▶ [REQUIRED WORK]: From the listing below, retype exactly the line holding "Nutzungsvereinbarung (881, 655)", the line holding "Ogled dogodkov (111, 1399)", and the lines between them; skip everything else.

▶ [INFORMATION SHOWN]:
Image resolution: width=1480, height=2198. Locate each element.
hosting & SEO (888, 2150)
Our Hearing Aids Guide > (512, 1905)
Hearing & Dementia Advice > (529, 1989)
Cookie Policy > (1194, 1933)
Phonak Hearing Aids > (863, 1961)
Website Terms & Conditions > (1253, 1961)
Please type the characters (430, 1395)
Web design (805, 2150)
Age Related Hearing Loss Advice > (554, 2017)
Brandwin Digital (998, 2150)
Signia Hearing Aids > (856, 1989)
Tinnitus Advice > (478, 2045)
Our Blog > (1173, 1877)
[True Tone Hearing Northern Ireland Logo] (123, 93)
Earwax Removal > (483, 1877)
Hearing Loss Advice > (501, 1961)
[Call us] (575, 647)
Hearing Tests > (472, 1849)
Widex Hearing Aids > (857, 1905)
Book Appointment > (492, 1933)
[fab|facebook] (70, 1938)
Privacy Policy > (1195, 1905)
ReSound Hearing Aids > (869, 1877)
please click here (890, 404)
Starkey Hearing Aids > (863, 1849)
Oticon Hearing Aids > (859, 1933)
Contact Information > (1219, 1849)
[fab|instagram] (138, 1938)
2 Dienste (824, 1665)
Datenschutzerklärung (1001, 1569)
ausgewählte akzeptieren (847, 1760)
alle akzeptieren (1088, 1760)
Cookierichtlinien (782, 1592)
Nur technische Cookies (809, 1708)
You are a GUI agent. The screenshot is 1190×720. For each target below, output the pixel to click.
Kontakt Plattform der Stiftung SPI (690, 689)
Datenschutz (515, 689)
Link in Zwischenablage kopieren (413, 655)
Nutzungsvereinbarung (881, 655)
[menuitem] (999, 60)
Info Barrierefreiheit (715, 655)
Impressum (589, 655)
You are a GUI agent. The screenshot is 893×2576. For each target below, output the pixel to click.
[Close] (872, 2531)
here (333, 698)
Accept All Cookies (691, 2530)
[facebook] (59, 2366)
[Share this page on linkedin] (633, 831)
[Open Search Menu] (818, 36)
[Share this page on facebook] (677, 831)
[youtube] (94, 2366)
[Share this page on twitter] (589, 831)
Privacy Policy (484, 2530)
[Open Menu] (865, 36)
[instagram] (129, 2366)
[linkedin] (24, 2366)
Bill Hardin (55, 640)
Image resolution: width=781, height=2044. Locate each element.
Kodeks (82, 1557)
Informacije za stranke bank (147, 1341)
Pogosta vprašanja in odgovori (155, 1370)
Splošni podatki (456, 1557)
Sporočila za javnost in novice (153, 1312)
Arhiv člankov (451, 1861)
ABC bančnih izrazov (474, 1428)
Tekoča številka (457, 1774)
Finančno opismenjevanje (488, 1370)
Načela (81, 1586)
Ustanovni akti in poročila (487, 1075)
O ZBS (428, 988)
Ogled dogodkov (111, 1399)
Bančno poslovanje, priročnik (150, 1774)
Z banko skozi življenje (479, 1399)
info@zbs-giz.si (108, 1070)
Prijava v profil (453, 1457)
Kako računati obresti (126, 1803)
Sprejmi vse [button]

▶ [TASK RESULT]:
Nutzungsvereinbarung (881, 655)
[menuitem] (999, 60)
Info Barrierefreiheit (715, 655)
Impressum (589, 655)
You are a GUI agent. The screenshot is 893×2576. For each target below, output the pixel to click.
[Close] (872, 2531)
here (333, 698)
Accept All Cookies (691, 2530)
[facebook] (59, 2366)
[Share this page on linkedin] (633, 831)
[Open Search Menu] (818, 36)
[Share this page on facebook] (677, 831)
[youtube] (94, 2366)
[Share this page on twitter] (589, 831)
Privacy Policy (484, 2530)
[Open Menu] (865, 36)
[instagram] (129, 2366)
[linkedin] (24, 2366)
Bill Hardin (55, 640)
Image resolution: width=781, height=2044. Locate each element.
Kodeks (82, 1557)
Informacije za stranke bank (147, 1341)
Pogosta vprašanja in odgovori (155, 1370)
Splošni podatki (456, 1557)
Sporočila za javnost in novice (153, 1312)
Arhiv člankov (451, 1861)
ABC bančnih izrazov (474, 1428)
Tekoča številka (457, 1774)
Finančno opismenjevanje (488, 1370)
Načela (81, 1586)
Ustanovni akti in poročila (487, 1075)
O ZBS (428, 988)
Ogled dogodkov (111, 1399)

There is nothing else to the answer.